To assess changes in self-perceived psychological stress, a Wilcoxon Signed Ranks Test was performed on ratings before and during the initial stages of the COVID-19 pandemic and McNemar’s tests were used to assess changes in frequencies. There was a significant increase in stress levels during the pandemic (Z = -17.00, p < 0.01) (Fig 1). Since the onset of COVID-19, 22% of respondents who had felt stressed “sometimes” (p < 0.01) now felt stressed “often” (+7%; p < 0.01) or “very often” (+17%; p < 0.01) (Fig 2). The pandemic did not impact the number of respondents who reported “never” (p = 0.13) feeling stressed or feeling stressed “fairly often” (p = 0.28).

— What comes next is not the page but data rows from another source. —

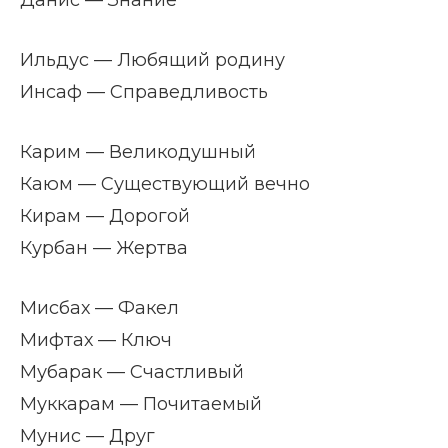
Данис — Знание
Ильдус — Любящий родину
Инсаф — Справедливость
Карим — Великодушный
Каюм — Существующий вечно
Кирам — Дорогой
Курбан — Жертва
Мисбах — Факел
Мифтах — Ключ
Мубарак — Счастливый
Муккарам — Почитаемый
Мунис — Друг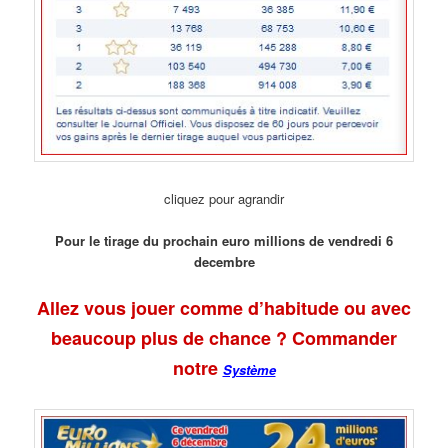
cliquez pour agrandir
Pour le tirage du prochain euro millions de vendredi 6
decembre
Allez vous jouer comme d’habitude ou avec
beaucoup plus de chance ? Commander
notre
Système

Impact of the pandemic on physical activity and sedentary behaviour
To test the hypothesis that physical activity levels dropped during the initial stages of the COVID-19 pandemic, Wilcoxon Signed Rank statistics were computed on changes in aerobic activity, strength training activity and sedentary behaviour and McNemar’s tests were used to assess the change in self-identified exercise status. Since the onset of COVID-19, respondents’ aerobic activity decreased by 22 minutes (-11%; Z = -2.50, p < 0.05), their strength-based activity decreased by 32 minutes (-30%; Z = -7.89, p < 0.01), and their sedentary times increased by 33 minutes (+11%; Z = -14.18, p < 0.01) (Figs 3 and 4). Respondents who had been “recreational athletes” (-6%; p < 0.01), “very active” (-6%; p < 0.01), or “moderately active” (-5%; p < 0.01) before the pandemic, now identify as being “completely sedentary” (+17%; p < 0.01). There was no change in the frequency of respondents who self-identified as “elite athletes” (p = 0.12) (Fig 5). Tables 2 and 3 show correlations between physical activity and sedentary behaviour both before and during the COVID-19 pandemic. Although total physical activity decreased during COVID-19, each respondents’ physical activity level remained proportional to their activity level prior to the pandemic.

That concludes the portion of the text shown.